Great Depression Logic - Everything Has a Purpose
People were more accustomed to using everything up during FDR's Great Depression. The old practical knowledge was almost gone when Obama started his own Great Depression. I see large sunny yards with nothing except grass growing. The laziest gardeners could turn their grassy areas into productive mini-farms in a year or two.

Two examples are raspberry and blackberry plants. Both love the sun. They multiply through their root systems. I turned a weedy, mostly hidden side of our house and planted a few blackberry plants in the mulch, adding red wiggler earthworms. Weeds stopped growing and the blackberries became established (last year). This year, without any more work, the blackberry canes have sprouted around the corner to grow on the east and west sides of the house. White flowers booming on them suggest berries forming and bees being fed.

I planted raspberry canes in the notorious and often reviled (by me) straw bale area, the sunny garden on the south side of the house. Potatoes and strawberries were a disaster last year, slug fodder. Roses did well there, but they had ferocious weed competition near the end. The ignored raspberries are now spreading through area on their own and will probably take over in time. Roses were easily transplanted into our helper's yard, where they are thriving, and into the maple tree garden, where they are already blooming.



Using Organics - Not Throwing Them Away
Trees create an enormous volume of organic matter. I am happy to have my neighbors put all their leaves in green bags so I can pop them into the trunk and easily spread them where I want the soil improved.

By creating a compost pile with a circle of chicken-wired, I provided Mr. Gardener a place to put all his garden trash - namely vines and plants he uprooted or trimmed. Fresh greens break down faster and energize the excess leaves put in the pile. Here is how to do it:

  1. Buy a section of chicken wire.
  2. Make a circle out of it in the shade in the back of the yard.
  3. Fill the circle with leaves, grass, plants, weeds, and things like the remains of potted plants.
  4. Add red wiggler earthworms.
  5. Stop using fertilizer, weed killer, and pesticides.

Most weeds can be pulled and placed around plants as mulch. The big leafy weeds are both mulch and fertilizer. The annoying spreading ones can be mulched over and turned into compost.

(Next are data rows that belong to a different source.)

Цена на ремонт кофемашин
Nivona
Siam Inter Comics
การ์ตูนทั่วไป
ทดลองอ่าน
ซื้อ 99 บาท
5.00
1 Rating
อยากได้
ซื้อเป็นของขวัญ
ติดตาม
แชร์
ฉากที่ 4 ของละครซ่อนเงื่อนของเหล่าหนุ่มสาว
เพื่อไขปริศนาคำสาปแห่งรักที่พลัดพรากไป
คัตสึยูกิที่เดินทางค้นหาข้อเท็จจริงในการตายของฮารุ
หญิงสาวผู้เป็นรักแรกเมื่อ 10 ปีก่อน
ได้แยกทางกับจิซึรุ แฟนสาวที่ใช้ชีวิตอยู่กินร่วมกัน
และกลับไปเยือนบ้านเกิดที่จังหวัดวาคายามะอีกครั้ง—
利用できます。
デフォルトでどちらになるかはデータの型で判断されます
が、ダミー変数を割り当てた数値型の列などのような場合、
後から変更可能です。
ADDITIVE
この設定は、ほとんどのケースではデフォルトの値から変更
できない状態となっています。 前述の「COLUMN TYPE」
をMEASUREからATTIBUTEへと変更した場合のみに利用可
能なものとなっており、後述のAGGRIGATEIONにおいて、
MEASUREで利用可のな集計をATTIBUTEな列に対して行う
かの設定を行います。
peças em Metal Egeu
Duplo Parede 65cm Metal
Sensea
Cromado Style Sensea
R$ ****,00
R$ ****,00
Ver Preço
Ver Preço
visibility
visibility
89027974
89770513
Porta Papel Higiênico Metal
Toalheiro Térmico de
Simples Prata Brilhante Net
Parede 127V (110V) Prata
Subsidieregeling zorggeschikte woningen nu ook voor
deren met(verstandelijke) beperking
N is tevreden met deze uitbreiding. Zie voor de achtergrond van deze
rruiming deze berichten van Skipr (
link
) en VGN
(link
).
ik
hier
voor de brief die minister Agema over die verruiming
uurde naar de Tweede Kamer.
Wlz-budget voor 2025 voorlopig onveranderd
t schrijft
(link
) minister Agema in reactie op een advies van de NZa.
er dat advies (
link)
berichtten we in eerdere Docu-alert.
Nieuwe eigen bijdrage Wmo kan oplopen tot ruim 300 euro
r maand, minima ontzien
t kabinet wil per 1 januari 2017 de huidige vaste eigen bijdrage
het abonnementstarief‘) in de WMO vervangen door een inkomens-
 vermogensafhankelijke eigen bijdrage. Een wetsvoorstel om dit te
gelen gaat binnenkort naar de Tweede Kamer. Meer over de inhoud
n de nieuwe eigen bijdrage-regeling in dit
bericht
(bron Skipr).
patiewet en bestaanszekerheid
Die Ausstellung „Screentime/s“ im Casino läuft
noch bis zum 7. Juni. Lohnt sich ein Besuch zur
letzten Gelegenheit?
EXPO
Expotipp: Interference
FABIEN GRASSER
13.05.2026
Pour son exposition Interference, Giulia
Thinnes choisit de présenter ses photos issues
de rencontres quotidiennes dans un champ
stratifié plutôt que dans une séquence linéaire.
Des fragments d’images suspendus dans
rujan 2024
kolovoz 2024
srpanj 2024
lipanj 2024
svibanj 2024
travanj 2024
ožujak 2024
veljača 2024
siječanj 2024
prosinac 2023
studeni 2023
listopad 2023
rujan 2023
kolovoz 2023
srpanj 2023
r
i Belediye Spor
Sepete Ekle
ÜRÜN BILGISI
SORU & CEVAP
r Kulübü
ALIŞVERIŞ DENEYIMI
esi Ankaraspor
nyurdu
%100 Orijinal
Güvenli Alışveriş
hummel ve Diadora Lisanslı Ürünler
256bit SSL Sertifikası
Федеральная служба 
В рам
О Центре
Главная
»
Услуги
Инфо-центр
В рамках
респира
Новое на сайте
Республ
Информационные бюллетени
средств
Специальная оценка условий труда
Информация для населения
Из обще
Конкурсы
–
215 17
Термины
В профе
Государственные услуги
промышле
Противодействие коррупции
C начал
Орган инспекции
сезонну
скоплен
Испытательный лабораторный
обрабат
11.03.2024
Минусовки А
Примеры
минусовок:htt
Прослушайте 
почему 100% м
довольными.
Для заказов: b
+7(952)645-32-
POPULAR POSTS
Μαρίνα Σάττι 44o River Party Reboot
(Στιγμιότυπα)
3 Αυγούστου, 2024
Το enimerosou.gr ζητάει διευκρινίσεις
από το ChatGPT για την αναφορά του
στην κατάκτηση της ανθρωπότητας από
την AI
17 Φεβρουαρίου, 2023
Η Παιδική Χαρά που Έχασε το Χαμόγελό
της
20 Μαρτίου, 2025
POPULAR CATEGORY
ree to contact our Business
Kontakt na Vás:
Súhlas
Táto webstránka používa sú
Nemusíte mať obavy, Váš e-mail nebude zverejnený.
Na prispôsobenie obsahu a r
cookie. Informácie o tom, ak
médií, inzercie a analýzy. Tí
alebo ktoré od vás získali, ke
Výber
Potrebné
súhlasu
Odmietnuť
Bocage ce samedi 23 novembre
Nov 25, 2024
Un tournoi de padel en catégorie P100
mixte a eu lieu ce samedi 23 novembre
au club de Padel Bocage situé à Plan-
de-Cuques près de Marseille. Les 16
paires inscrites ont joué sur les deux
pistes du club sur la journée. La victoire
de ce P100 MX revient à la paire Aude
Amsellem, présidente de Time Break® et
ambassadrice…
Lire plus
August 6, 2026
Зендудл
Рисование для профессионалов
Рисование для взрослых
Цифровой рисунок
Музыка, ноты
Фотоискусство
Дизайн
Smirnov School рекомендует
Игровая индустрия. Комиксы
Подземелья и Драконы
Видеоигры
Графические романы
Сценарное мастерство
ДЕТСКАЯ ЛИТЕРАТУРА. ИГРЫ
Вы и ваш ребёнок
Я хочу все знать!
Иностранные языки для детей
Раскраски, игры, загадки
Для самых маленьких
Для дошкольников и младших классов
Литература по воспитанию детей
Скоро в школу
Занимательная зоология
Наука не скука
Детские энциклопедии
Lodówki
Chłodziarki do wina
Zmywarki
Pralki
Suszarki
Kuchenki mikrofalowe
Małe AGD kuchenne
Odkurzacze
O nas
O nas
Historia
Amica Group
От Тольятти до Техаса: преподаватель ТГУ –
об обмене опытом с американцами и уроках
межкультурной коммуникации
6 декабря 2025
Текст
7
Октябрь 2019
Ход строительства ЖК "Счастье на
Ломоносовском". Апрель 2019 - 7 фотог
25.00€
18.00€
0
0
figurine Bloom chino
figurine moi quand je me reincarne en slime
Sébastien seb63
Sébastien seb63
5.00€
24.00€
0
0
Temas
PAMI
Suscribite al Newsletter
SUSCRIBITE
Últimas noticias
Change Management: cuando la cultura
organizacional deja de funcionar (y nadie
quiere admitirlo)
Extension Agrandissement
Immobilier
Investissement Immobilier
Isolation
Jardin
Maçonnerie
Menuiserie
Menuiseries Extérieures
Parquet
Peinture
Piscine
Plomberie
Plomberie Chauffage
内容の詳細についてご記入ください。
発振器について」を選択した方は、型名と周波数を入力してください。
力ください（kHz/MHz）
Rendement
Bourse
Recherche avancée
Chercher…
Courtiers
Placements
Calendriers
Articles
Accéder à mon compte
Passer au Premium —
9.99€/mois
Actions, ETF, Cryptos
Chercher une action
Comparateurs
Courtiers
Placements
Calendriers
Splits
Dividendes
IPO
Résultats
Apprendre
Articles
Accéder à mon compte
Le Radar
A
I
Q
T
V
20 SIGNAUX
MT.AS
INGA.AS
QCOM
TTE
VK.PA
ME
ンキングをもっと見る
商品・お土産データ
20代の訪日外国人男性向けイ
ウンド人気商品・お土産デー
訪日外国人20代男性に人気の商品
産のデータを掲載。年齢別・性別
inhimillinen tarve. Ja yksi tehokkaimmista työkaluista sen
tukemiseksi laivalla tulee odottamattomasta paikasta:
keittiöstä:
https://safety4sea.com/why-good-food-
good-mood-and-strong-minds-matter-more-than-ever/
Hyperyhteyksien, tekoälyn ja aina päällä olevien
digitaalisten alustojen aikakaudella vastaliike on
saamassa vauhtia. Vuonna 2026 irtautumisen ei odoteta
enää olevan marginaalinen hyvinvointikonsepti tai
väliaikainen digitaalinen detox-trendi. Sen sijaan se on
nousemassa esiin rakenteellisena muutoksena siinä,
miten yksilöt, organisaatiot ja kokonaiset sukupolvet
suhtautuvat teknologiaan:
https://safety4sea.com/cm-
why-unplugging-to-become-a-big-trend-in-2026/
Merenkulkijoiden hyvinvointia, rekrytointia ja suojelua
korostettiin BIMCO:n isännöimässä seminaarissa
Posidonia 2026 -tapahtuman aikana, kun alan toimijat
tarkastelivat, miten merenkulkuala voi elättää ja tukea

One reader gets coffee grounds in large amounts.  Coffee grounds do not have the magical properties some attribute to them, but those pounds of weed free organic additions will feed a lot of critters in time, especially when the additional food gets broken down and passed through many generations of little beasties.


A Profound Difference
Chemical fertilizer bought at the store will pass through into the water table and not contribute much. The bad effects include driving the useful soil creatures away or killing them.

Adding organic matter is not so dramatic, except for stored rainwater (my favorite). The leaves, grass, pulled weeds, and manure is different in this regard - the additions stay in the top foot of soil where all the roots take their nutrition (even trees).

When the soil is amended with organic material and tilled by the noble red wiggler earthworm, that root-zone will hold the maximum amount of useful chemicals in the form of earthworms, fungus, protozoa, bacteria, springtails, centipedes, mites, millipedes, moles, spiders, grubs, and slugs. As the feeders become food - as they must - those chemicals are passed around and into the plants, which cycle the useful chemicals back into the soil.